Take the letters M A R K E T and with the change of just a single letter you have an anagram of `racket'. Not for a moment, of course, do I suggest that the two concepts are simply interchangeable. However it would be hard to deny, from any point of view, that deregulated financial markets came recently within a whisker of torpedoing the entire global economy. Thomas Frank's brilliant and most entertaining analysis of the matter helps to supply what has been a crying lack, namely articulacy and pizzazz in arguing what so many have felt all along, that much of the world of banking and investment had become a downright racket. More especially, the book is concerned with another grotesque piece of effrontery, by which the perpetrators of the disaster have not only escaped unpunished but are managing to masquerade as some sort of victims and/or champions of the common man. The proponents of this viewpoint can certainly be congratulated on their chutzpah if nothing else. In particular they have deployed brilliant PR and controlled the vocabulary, and while in terms of intellectual grip and argumentative panache Thomas Frank can wipe the floor with the whole wretched gang books still have to struggle against the organised Goebbelsian salvoes that substitute volume and repetition for argument. Galbraith had a wonderful expression `the stridently vocal and pathologically ignorant'. In case even that may be too elitist and taken as further proof of attempts at seizing power by liberals or god knows who, may I humbly offer to the forces of light two simple and familiar expressions to help penetrate the clouds of obfuscation being visited on the victims of these scams. For the financial operations themselves the word is of course `racket': for the way it is being sanitised and served up for approval there is the excellent American phrase `snow job'.

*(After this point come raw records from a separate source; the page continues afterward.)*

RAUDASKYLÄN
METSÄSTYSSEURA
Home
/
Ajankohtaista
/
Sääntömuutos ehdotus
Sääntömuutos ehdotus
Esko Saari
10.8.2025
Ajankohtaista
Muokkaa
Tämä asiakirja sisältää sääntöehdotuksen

Most of the book is devoted to analysing the techniques used in this saga of double-speak and double-think. In fact I got the impression that a lot of it comes down to just one basic technique - whenever the malefactors are accused, however reasonably, of any particular malfeasance the double-think apparatchiks simply reply `No, you'. It is automatic, it is instantaneous, it annuls thought and reason, and it gains force simply by familiarity. Thomas Frank cites example after example. Consistency is not a problem either - if the money moguls and manipulators are attacked by their critics on the liberal side then the liberals are victimising the said moguls (it passes belief, doesn't it?); but without missing a beat the pitch can be modified to present the money-monsters as protecting the small businessman from the big guys.

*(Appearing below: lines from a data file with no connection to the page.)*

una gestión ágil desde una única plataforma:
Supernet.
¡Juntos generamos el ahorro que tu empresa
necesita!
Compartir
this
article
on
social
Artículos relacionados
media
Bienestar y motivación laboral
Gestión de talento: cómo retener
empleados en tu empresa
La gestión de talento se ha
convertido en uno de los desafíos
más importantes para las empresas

If you think that the supply-side monetarists have had things their way for the last 30 years, it's worth saying that in some right-wing quarters the feeling is strong that their hour has never really come. This is the familiar argument that when a policy looks to be an unmitigated disaster that is because it has not been pursued thoroughly enough, or that it is not really a disaster but a brilliant triumph, or both. Thomas Frank devotes a good deal of energy to dissecting this proposition, but there is another side to it that I suspect he is missing because he is just not old enough to have the background. I am not American myself, but I have been visiting this great republic all my life, and I had made a few of my visits before Thomas Frank was even born. He often cites a certain Glenn Beck whose show I have never seen, and who apparently majors in paranoia about liberals, socialists etc seizing power, `taking over' (whatever that is) and similar claptrap. This stuff is as old as the hills, and attractive though America is in so many ways it has been the home to a large minority of right-wing nutters since I can ever remember. In the 60's we had the John Birch Society, now we have the Tea Party, and there has always been the constant theme of claiming ownership of the constitution, the flag, the bill of rights etc, the same fixation with taxes, and the non-stop invocations of `liberty', which has morphed from its origin in rejection of George III into a near-meaningless adhesive label attached mechanically to anything the right may be doing. Above all, such propaganda, however ludicrous, is kept in people's consciousness by the simple device, now as then, of turning up the volume-level.
Thomas Frank ends with his insight into how this monstrous nonsense has achieved the level of acceptance that it has. Partly it is that it was well prepared and financed, but he does not spare the Democratic party in general or Mr Obama in particular for being desperately ineffectual. Forget Mr Beck's takeovers, seizures of power and whatnot: if any of that is going on it is not coming from the quarter where Mr Beck purports to find it, although we can all join in criticising the government on this issue at least. I do not know just how long the genuine majority who are being manipulated will put up with it, but there does seem to be some kind of reaction at last, and it appears to be global. That leaves me with another thought: do the deregulators and free-marketers really think that trans-national corporations, however deregulated in America (suppose), can operate on any such basis worldwide? I wonder whether it has really sunk in that the world consists of anywhere else besides America.